The information we have used includes data on:
- Attitudes to migration, asylum, diversity and cohesion
- Attitudes to Brexit and the EU
- Psychological and motivational factors
- Geo-demographic and regional patterns and correlations
Before we take a quick look at the types of people who hold strong views about migration, as well we those whose opinions are more nuanced, a word about segmentation.
People can rarely be categorised. While we may all have deeply held views on a variety of issues, we are all human, fallible and contradictory! That is the joy of being a human. If we could just say, ‘A man aged 50 will be anti- immigration’, our work would be easy.
People also rarely like to be categorised as individuals are unique. For example, many of you will have been told about an ‘anxious middle’ which exists in the UK. People might have concerns and anxieties about immigration, but they certainly won’t see themselves as anxious, indeed they will feel that their concerns are legitimate and rational! Which is why I am always little nervous about using labels as part of audience segmentation. One of the big challenges of audience segmentation is labels are created as a shortcut and then we start using them externally.
The groups of people we’ve identified fall into one of four groups which have been labelled:
More detailed information about the segments is available here.
In brief though, the Liberals are our base at IMIX. They believe that people who make their home in the UK should be welcome and that they add value to communities and society.
This group supports refugees and asylum seekers, they will visit people held in detention centres and they think that migrants who work here are contributors. We look to this group to carry our messages to their friends and families; to champion the cause and generally do good things to help and support migrants.
The next two groups make up this ‘persuadable / anxious middle’. We’ve separated them out as we think their nervousness about migration is so fundamentally different, you can’t lump them together.
The Grafters usually live in areas where there has been historically higher migration and high migration now, they live in the north and midlands. They often worry about the economic future of their families and friends and believe that hard work should get you somewhere. In this grouping you’ll find many people of colour.
When we think about how to influence them, we think about their values, they reckon everyone should be given a fair chance at making life better for their family. We tap into that. We also use clear cut language and focus on the here and now.
The Traditionalists on the other hand live in areas which have lower historical and current migration, in the suburbs. Their defining feature is they don’t like cultural difference, for this group integration is hugely important as is contribution. Our colleagues at British Future do a lot of work to engage them on shared history. When we talk to them about migration, we reassure them and try to put them at ease. We talk about the shared values of pride in Britain.
Lastly, there are the Sceptics. Overall, they live in areas which has seen more recent migration, places like my home town of Grantham in Lincolnshire. This group is more likely to be anti-EU; they don’t trust the government and are quite angry about the way things are in England – and predominately they are English over Scottish, Welsh or Northern Irish.

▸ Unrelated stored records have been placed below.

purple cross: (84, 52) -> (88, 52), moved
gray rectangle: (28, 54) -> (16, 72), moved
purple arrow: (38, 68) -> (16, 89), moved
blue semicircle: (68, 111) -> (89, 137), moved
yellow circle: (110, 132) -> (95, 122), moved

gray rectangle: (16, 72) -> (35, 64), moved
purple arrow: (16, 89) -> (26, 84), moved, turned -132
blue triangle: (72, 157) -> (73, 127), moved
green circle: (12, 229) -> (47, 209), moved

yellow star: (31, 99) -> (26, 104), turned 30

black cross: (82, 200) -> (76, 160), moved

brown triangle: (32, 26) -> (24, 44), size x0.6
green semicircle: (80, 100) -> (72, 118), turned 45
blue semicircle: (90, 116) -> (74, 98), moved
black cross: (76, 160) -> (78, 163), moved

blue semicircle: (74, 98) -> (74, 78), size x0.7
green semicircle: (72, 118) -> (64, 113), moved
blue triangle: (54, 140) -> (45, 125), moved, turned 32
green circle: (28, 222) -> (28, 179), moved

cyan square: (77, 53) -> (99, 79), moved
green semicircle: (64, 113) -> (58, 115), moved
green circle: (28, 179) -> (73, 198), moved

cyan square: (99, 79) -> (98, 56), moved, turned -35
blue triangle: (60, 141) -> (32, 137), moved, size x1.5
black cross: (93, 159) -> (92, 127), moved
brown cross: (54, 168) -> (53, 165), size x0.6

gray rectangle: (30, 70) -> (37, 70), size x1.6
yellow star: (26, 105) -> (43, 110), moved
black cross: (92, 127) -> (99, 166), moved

There is a lot of debate about how and whether to engage with this group, so we take our lead from Anat Shanker Osario a leading researcher in the US on audience insight. We do not look to find common ground with them, rather we look to contain, neutralise and defuse them in public debate.
All this information helps us shape campaigns and interventions to persuade people of the value of migration, but ultimately the thing that works best is the power of personal stories. We saw this through the Windrush campaign where people from all walks of life found themselves siding with the Windrush Generation due to the heart-wrenching but identifiable stories.
To conclude, some people have entrenched views which are immovable; others can be persuaded. Those who can be persuaded, can be persuaded by migration supporters as well as detractors. Getting the message right, through the right channel, at the right time is key to success. And tell stories, facts can be argued with, personal experience can’t.